While Valentinian Christians agreed that the bishops' moral instructions was necessary, for psychic Christians, they tended to regard themselves as exempt, free to make their own decisions about acts that the bishops prohibited. Some Valentinian Christians, Irenaeus says, attend pagan festivals along with their families and friends, convinced that doing so cannot pollute them; others, he charges, go to gladiator shows, and are guilty of what he describes as flagrant sexual transgressions.(73) As an example, Irenaeus cites Marcus, a Valentinian teacher active "in our own district in the Rhone Valley." Irenaeus calls him a seducer who concocts special aphrodisiacs to entice the many women who have been "defiled by him, and were filled with passion for him" including "the wife of one of our deacons. . . a woman of remarkable beauty,"(74) who actually left home to travel with Marcus's group.
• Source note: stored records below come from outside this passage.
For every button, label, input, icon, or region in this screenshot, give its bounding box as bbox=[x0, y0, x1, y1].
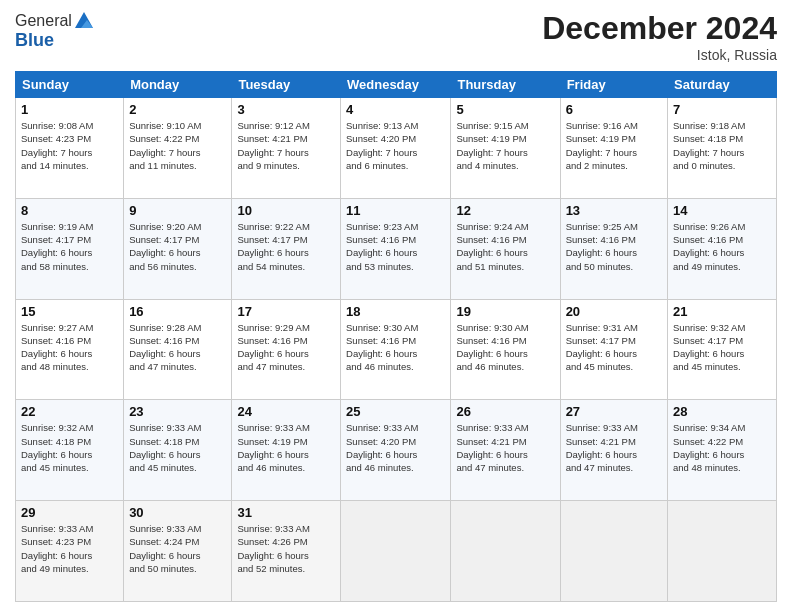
calendar-cell: 23Sunrise: 9:33 AMSunset: 4:18 PMDayligh… bbox=[124, 400, 232, 501]
day-number: 19 bbox=[456, 304, 554, 319]
day-info: Sunrise: 9:33 AMSunset: 4:23 PMDaylight:… bbox=[21, 522, 118, 575]
calendar-cell: 29Sunrise: 9:33 AMSunset: 4:23 PMDayligh… bbox=[16, 501, 124, 602]
day-number: 30 bbox=[129, 505, 226, 520]
calendar-cell: 28Sunrise: 9:34 AMSunset: 4:22 PMDayligh… bbox=[668, 400, 777, 501]
day-number: 21 bbox=[673, 304, 771, 319]
day-number: 1 bbox=[21, 102, 118, 117]
day-info: Sunrise: 9:27 AMSunset: 4:16 PMDaylight:… bbox=[21, 321, 118, 374]
week-row-3: 15Sunrise: 9:27 AMSunset: 4:16 PMDayligh… bbox=[16, 299, 777, 400]
day-info: Sunrise: 9:18 AMSunset: 4:18 PMDaylight:… bbox=[673, 119, 771, 172]
header-row: Sunday Monday Tuesday Wednesday Thursday… bbox=[16, 72, 777, 98]
page: General Blue December 2024 Istok, Russia… bbox=[0, 0, 792, 612]
calendar-cell: 4Sunrise: 9:13 AMSunset: 4:20 PMDaylight… bbox=[341, 98, 451, 199]
logo-icon bbox=[73, 10, 95, 32]
calendar-cell: 7Sunrise: 9:18 AMSunset: 4:18 PMDaylight… bbox=[668, 98, 777, 199]
calendar-cell: 17Sunrise: 9:29 AMSunset: 4:16 PMDayligh… bbox=[232, 299, 341, 400]
day-info: Sunrise: 9:24 AMSunset: 4:16 PMDaylight:… bbox=[456, 220, 554, 273]
logo-blue-text: Blue bbox=[15, 30, 95, 51]
day-info: Sunrise: 9:33 AMSunset: 4:24 PMDaylight:… bbox=[129, 522, 226, 575]
day-info: Sunrise: 9:30 AMSunset: 4:16 PMDaylight:… bbox=[346, 321, 445, 374]
day-info: Sunrise: 9:33 AMSunset: 4:21 PMDaylight:… bbox=[566, 421, 662, 474]
calendar-cell: 3Sunrise: 9:12 AMSunset: 4:21 PMDaylight… bbox=[232, 98, 341, 199]
day-info: Sunrise: 9:31 AMSunset: 4:17 PMDaylight:… bbox=[566, 321, 662, 374]
day-info: Sunrise: 9:34 AMSunset: 4:22 PMDaylight:… bbox=[673, 421, 771, 474]
day-info: Sunrise: 9:33 AMSunset: 4:21 PMDaylight:… bbox=[456, 421, 554, 474]
calendar-cell bbox=[451, 501, 560, 602]
day-number: 14 bbox=[673, 203, 771, 218]
day-info: Sunrise: 9:12 AMSunset: 4:21 PMDaylight:… bbox=[237, 119, 335, 172]
month-year: December 2024 bbox=[542, 10, 777, 47]
calendar-cell: 22Sunrise: 9:32 AMSunset: 4:18 PMDayligh… bbox=[16, 400, 124, 501]
week-row-1: 1Sunrise: 9:08 AMSunset: 4:23 PMDaylight… bbox=[16, 98, 777, 199]
day-info: Sunrise: 9:22 AMSunset: 4:17 PMDaylight:… bbox=[237, 220, 335, 273]
day-number: 17 bbox=[237, 304, 335, 319]
day-info: Sunrise: 9:28 AMSunset: 4:16 PMDaylight:… bbox=[129, 321, 226, 374]
day-info: Sunrise: 9:20 AMSunset: 4:17 PMDaylight:… bbox=[129, 220, 226, 273]
day-number: 22 bbox=[21, 404, 118, 419]
day-number: 25 bbox=[346, 404, 445, 419]
calendar-cell bbox=[560, 501, 667, 602]
day-info: Sunrise: 9:26 AMSunset: 4:16 PMDaylight:… bbox=[673, 220, 771, 273]
week-row-2: 8Sunrise: 9:19 AMSunset: 4:17 PMDaylight… bbox=[16, 198, 777, 299]
calendar-cell: 2Sunrise: 9:10 AMSunset: 4:22 PMDaylight… bbox=[124, 98, 232, 199]
day-number: 24 bbox=[237, 404, 335, 419]
calendar-cell bbox=[668, 501, 777, 602]
calendar-cell: 15Sunrise: 9:27 AMSunset: 4:16 PMDayligh… bbox=[16, 299, 124, 400]
week-row-4: 22Sunrise: 9:32 AMSunset: 4:18 PMDayligh… bbox=[16, 400, 777, 501]
calendar-table: Sunday Monday Tuesday Wednesday Thursday… bbox=[15, 71, 777, 602]
day-number: 8 bbox=[21, 203, 118, 218]
logo: General Blue bbox=[15, 10, 95, 51]
calendar-cell: 12Sunrise: 9:24 AMSunset: 4:16 PMDayligh… bbox=[451, 198, 560, 299]
day-info: Sunrise: 9:32 AMSunset: 4:17 PMDaylight:… bbox=[673, 321, 771, 374]
day-number: 23 bbox=[129, 404, 226, 419]
day-number: 4 bbox=[346, 102, 445, 117]
day-info: Sunrise: 9:33 AMSunset: 4:20 PMDaylight:… bbox=[346, 421, 445, 474]
day-number: 28 bbox=[673, 404, 771, 419]
calendar-cell: 20Sunrise: 9:31 AMSunset: 4:17 PMDayligh… bbox=[560, 299, 667, 400]
day-number: 3 bbox=[237, 102, 335, 117]
day-number: 10 bbox=[237, 203, 335, 218]
col-saturday: Saturday bbox=[668, 72, 777, 98]
day-info: Sunrise: 9:23 AMSunset: 4:16 PMDaylight:… bbox=[346, 220, 445, 273]
day-number: 9 bbox=[129, 203, 226, 218]
day-number: 18 bbox=[346, 304, 445, 319]
day-number: 12 bbox=[456, 203, 554, 218]
day-info: Sunrise: 9:10 AMSunset: 4:22 PMDaylight:… bbox=[129, 119, 226, 172]
day-number: 6 bbox=[566, 102, 662, 117]
calendar-cell: 10Sunrise: 9:22 AMSunset: 4:17 PMDayligh… bbox=[232, 198, 341, 299]
day-number: 11 bbox=[346, 203, 445, 218]
day-info: Sunrise: 9:33 AMSunset: 4:26 PMDaylight:… bbox=[237, 522, 335, 575]
calendar-cell: 19Sunrise: 9:30 AMSunset: 4:16 PMDayligh… bbox=[451, 299, 560, 400]
day-number: 5 bbox=[456, 102, 554, 117]
calendar-cell: 5Sunrise: 9:15 AMSunset: 4:19 PMDaylight… bbox=[451, 98, 560, 199]
day-info: Sunrise: 9:30 AMSunset: 4:16 PMDaylight:… bbox=[456, 321, 554, 374]
calendar-cell: 18Sunrise: 9:30 AMSunset: 4:16 PMDayligh… bbox=[341, 299, 451, 400]
calendar-cell: 13Sunrise: 9:25 AMSunset: 4:16 PMDayligh… bbox=[560, 198, 667, 299]
col-monday: Monday bbox=[124, 72, 232, 98]
day-info: Sunrise: 9:15 AMSunset: 4:19 PMDaylight:… bbox=[456, 119, 554, 172]
calendar-cell: 27Sunrise: 9:33 AMSunset: 4:21 PMDayligh… bbox=[560, 400, 667, 501]
location: Istok, Russia bbox=[542, 47, 777, 63]
day-number: 16 bbox=[129, 304, 226, 319]
calendar-cell bbox=[341, 501, 451, 602]
calendar-cell: 11Sunrise: 9:23 AMSunset: 4:16 PMDayligh… bbox=[341, 198, 451, 299]
day-info: Sunrise: 9:29 AMSunset: 4:16 PMDaylight:… bbox=[237, 321, 335, 374]
calendar-cell: 8Sunrise: 9:19 AMSunset: 4:17 PMDaylight… bbox=[16, 198, 124, 299]
day-number: 29 bbox=[21, 505, 118, 520]
calendar-cell: 1Sunrise: 9:08 AMSunset: 4:23 PMDaylight… bbox=[16, 98, 124, 199]
calendar-cell: 30Sunrise: 9:33 AMSunset: 4:24 PMDayligh… bbox=[124, 501, 232, 602]
day-number: 7 bbox=[673, 102, 771, 117]
day-number: 2 bbox=[129, 102, 226, 117]
header: General Blue December 2024 Istok, Russia bbox=[15, 10, 777, 63]
calendar-cell: 16Sunrise: 9:28 AMSunset: 4:16 PMDayligh… bbox=[124, 299, 232, 400]
calendar-cell: 9Sunrise: 9:20 AMSunset: 4:17 PMDaylight… bbox=[124, 198, 232, 299]
day-info: Sunrise: 9:16 AMSunset: 4:19 PMDaylight:… bbox=[566, 119, 662, 172]
col-wednesday: Wednesday bbox=[341, 72, 451, 98]
day-number: 31 bbox=[237, 505, 335, 520]
calendar-cell: 31Sunrise: 9:33 AMSunset: 4:26 PMDayligh… bbox=[232, 501, 341, 602]
logo-general-text: General bbox=[15, 12, 72, 30]
day-number: 13 bbox=[566, 203, 662, 218]
day-number: 15 bbox=[21, 304, 118, 319]
calendar-cell: 24Sunrise: 9:33 AMSunset: 4:19 PMDayligh… bbox=[232, 400, 341, 501]
col-friday: Friday bbox=[560, 72, 667, 98]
But when Irenaeus gets down to describing Marcus's actual techniques, we can see that he is speaking metaphorically. What concerns the bishop, among other things, is the enormous appeal that Valentinian teaching had for women believers, who were increasingly excluded during the second century from active participation in Irenaeus's church. Marcus, Irenaeus says, "seduces women" by inviting them to participate in celebrating the Eucharist, and by casting the eucharistic prayers on such "seductive words" as prayers to Grace, the divine Mother, along with the divine Father.(75) Worse, Marcus "lays hands" upon women to invoke the holy spirit to come down upon them, and then encourages them to speak in prophecy(76). When Irenaeus accuses Marcus's followers of adultery, he is invoking a traditional biblical image for participating in "illicit" religious practices. The prophets Hosea, Isaiah, and Jeremiah, for example, often used the metaphors of adultery and prostitution to indict those they accused of being "unfaithful" to God's covenant.(77)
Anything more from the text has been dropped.